* * *
Зима сорок четвертого года запомнилась сильными поземками. Ветер поднимал с земли целые сугробы, и они, сливаясь с метелями, подолгу кружились отвесной снежной пеленой. Из-за снегопадов русские едва продвинулись на Украине, хотя не дали Вермахту отбить Киев. Игнотуса Пруэтта выписали из лазарета, хотя он больше не мог играть в квиддичной команде. Куда большим было изумление слизеринцев, что Лукреция Блэк провела почти все время у его постели. Как-то в конце февраля профессор Мэррифот попросила Тома задержаться после урока. — Я поговорила с директором, — сказала она, когда парень подошел к ее столу. — Он согласился, чтобы я взяла вас ассистентом. — Спасибо, мэм, — улыбнулся Том. — Не знаю, как вас отблагодарить. — Что вы, Том, — профессор взяла клетку с филином. — Благодарить вы должны свои талант и упорство. У вас, кстати, есть разрешение на работу в Запретной секции? — Да, мэм, — кивнул Риддл. — Профессор Слагхорн подписал мне его еще на четвертом курсе. — Замечательно, — ответила Галатея Мэррифот, когда они вышли в коридор. — Работа в Запретной секции понадобится вам для подготовки к занятиям. — Простите, мэм… А почему не существует каталога Запретной секции? — спросил Том. — Из-за отдела рукописей, — сказала профессор Мэррифот. — Если бы кто-то занялся работой по их систематизации, Хогвартс был бы перед таким учеником в неоплатном долгу. — Что же… Я, пожалуй, мог бы попробовать, — вздохнул Риддл — Спасибо, Том, — благодарно кивнула старуха. — Сегодня выпишу вам направление на работу с рукописями. После обеда Риддл, не теряя времени, показал бумагу мисс Лаймон. Темные рукописи хранились в нижних ящиках особого шкафа, и это был отличный шанс. Рукописи на языке майя и тольтеков, дощечки с клинописью можно было отбросить сразу. Не подходили ни кельтские руны, ни готическая или славянская вязь. Том предполагал, что Герпо написал папирус по-египетски, который был чем-то вроде эсперанто темных магов. Удача улыбнулась Тому через две недели. Просматривая папирус под номером «22», он обнаружил знакомые знаки. Они напоминали ему свою пропорцию, составленную во время Рождественского бала. Ниже был нацарапан текст:Расщепление души предполагает совершение темного обряда. Четыре значения обозначают силу, обратную воле Аммона-Ра: значения Ба, Ка, отделяемой части Ба и уравнения души, обратной уравнению сансары. Для совершения обряда требуются кровь или предмет жертвы, кровь мучителя, первооснова и облик Ка.

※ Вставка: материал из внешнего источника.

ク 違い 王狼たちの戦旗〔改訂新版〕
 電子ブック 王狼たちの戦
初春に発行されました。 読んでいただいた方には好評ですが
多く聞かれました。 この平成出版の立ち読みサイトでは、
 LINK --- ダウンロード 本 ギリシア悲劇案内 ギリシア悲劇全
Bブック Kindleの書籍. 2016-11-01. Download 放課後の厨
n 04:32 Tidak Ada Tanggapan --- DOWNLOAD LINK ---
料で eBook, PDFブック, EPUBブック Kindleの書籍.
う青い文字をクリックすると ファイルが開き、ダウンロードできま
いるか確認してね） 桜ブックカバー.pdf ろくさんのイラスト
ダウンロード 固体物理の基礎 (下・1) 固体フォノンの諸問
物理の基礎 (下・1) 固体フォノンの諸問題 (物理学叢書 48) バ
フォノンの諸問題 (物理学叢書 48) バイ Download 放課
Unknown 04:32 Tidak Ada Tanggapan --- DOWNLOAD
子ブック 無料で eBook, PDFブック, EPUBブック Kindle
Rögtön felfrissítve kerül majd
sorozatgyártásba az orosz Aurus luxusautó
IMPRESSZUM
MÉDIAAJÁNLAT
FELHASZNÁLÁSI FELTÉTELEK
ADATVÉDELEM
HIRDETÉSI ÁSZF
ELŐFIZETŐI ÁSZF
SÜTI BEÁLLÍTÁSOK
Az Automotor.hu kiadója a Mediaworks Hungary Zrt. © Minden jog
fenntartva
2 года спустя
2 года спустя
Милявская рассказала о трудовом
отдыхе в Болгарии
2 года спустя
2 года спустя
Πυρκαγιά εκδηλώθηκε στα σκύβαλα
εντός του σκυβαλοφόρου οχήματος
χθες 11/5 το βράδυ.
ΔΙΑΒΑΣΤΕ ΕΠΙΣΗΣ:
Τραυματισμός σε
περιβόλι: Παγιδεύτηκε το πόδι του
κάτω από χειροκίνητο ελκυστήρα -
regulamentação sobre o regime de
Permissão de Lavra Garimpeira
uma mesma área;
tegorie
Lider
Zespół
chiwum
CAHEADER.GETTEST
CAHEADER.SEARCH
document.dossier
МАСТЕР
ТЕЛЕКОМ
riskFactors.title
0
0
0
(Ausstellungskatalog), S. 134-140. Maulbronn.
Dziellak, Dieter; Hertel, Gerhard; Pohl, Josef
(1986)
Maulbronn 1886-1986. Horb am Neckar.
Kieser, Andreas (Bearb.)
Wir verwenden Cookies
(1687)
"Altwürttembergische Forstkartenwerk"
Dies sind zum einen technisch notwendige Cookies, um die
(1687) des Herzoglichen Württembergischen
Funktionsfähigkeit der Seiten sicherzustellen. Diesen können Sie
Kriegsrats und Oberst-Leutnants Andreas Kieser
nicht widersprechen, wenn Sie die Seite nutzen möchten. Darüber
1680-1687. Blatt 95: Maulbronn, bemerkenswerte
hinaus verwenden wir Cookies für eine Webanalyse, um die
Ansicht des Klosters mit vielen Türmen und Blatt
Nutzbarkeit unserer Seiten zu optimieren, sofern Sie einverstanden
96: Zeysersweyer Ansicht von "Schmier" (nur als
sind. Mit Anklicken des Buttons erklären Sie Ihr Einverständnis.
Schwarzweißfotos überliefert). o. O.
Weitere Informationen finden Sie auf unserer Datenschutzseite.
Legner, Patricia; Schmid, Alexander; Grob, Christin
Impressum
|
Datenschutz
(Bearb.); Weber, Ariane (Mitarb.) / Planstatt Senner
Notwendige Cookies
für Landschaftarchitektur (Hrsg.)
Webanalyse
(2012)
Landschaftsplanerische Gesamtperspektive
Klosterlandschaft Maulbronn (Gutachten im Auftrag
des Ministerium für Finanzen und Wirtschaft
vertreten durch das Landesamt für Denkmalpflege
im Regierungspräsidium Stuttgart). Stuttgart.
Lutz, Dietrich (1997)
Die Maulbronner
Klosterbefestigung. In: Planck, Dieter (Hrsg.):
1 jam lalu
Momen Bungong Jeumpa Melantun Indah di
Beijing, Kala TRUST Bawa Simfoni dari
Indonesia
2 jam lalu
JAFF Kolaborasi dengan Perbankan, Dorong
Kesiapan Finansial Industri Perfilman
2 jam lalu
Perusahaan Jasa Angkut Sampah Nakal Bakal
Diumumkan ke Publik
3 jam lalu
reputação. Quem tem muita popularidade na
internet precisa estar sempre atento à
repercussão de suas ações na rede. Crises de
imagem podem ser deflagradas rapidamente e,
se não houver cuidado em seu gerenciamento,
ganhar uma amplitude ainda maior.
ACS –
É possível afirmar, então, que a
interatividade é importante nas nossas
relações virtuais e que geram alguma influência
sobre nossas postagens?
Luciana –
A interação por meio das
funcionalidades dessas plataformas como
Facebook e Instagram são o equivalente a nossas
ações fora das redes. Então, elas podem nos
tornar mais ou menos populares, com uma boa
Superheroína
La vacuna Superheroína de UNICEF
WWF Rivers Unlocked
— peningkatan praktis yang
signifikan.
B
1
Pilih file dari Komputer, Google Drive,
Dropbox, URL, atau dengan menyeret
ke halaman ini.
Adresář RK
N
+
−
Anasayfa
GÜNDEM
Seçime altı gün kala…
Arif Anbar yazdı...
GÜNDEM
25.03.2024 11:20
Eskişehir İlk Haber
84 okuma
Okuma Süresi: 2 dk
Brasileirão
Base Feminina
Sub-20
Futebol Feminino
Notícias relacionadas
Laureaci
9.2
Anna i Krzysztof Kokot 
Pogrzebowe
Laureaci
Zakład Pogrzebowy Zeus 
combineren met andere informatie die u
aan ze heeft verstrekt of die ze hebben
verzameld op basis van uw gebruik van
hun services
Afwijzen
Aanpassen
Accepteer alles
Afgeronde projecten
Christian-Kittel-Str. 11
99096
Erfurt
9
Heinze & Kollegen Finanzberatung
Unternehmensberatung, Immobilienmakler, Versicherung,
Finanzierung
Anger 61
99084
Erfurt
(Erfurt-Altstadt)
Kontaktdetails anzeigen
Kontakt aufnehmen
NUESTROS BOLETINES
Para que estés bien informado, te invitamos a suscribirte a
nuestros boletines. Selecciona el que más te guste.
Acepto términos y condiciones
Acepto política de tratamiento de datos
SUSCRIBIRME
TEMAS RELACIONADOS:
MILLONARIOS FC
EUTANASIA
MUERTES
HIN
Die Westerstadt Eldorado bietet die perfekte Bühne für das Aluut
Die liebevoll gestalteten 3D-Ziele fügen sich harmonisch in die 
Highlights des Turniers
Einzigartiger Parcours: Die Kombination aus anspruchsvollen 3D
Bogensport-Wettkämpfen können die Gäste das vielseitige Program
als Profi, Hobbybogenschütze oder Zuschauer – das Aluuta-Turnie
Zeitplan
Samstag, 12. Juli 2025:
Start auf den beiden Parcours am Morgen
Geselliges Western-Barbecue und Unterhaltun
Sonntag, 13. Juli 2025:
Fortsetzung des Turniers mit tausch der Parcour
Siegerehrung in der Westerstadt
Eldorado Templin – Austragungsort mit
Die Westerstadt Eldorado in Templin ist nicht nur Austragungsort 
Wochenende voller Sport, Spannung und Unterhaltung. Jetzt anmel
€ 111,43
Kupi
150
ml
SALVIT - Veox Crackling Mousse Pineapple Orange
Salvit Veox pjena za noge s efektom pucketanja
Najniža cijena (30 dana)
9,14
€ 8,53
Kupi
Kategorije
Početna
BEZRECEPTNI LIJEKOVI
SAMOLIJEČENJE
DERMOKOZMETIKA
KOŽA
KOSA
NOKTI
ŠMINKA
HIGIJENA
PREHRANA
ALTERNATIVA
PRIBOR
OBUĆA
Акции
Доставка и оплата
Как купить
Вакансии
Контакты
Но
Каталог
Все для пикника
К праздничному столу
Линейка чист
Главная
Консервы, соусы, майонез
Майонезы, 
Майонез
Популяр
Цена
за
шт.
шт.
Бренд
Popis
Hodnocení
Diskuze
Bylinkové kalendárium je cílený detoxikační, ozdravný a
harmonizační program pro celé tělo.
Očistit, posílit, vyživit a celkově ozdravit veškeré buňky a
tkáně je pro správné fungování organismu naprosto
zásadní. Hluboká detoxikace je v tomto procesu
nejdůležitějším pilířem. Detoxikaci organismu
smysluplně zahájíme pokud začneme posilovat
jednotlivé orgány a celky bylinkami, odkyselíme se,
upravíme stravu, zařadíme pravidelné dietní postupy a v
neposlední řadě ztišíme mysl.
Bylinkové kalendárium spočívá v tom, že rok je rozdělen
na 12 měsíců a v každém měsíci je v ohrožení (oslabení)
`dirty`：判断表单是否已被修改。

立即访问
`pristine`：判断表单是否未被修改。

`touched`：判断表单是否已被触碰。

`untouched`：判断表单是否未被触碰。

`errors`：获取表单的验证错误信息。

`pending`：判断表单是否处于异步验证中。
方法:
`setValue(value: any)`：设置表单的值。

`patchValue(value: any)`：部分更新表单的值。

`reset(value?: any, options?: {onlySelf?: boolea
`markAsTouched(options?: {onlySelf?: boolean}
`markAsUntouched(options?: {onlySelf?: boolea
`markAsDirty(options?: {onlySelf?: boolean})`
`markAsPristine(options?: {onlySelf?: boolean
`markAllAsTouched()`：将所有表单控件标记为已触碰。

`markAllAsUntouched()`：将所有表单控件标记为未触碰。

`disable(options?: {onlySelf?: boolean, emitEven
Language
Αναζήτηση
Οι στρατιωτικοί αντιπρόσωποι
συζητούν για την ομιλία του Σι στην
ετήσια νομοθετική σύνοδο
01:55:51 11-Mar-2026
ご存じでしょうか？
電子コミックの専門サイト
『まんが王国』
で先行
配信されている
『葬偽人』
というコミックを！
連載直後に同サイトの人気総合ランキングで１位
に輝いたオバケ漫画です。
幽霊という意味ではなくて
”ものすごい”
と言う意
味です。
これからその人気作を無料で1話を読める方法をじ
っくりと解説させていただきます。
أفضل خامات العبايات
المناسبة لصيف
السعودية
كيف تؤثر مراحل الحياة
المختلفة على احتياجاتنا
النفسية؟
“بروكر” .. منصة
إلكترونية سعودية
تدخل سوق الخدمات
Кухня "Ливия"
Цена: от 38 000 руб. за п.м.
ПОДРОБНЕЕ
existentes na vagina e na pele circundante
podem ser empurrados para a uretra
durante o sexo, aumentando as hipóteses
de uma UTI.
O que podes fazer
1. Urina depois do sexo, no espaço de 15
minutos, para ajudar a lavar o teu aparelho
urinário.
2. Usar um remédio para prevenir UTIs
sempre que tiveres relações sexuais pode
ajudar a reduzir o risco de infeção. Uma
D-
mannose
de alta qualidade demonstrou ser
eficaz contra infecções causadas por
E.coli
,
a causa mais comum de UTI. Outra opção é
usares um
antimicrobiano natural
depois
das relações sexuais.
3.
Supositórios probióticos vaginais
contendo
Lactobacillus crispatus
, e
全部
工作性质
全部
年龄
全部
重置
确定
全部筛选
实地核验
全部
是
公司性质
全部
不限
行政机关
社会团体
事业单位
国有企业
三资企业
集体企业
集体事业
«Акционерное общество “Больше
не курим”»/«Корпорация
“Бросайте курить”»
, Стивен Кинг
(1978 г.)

Том почувствовал, как в висках застучала кровь. Кровь Плаксы он вряд ли сумеет достать, зато предмет… Очки Миртл, которые Оливия забрала в качестве трофея, висели у слизеринского камина! Том снова посмотрел в рукопись. Ниже был приведен рисунок Сета, который, кивая ослиной головой, разрубал лотос на куски.«Усекновение души есть отделение части от целого, без которого целостная сансара невозможна».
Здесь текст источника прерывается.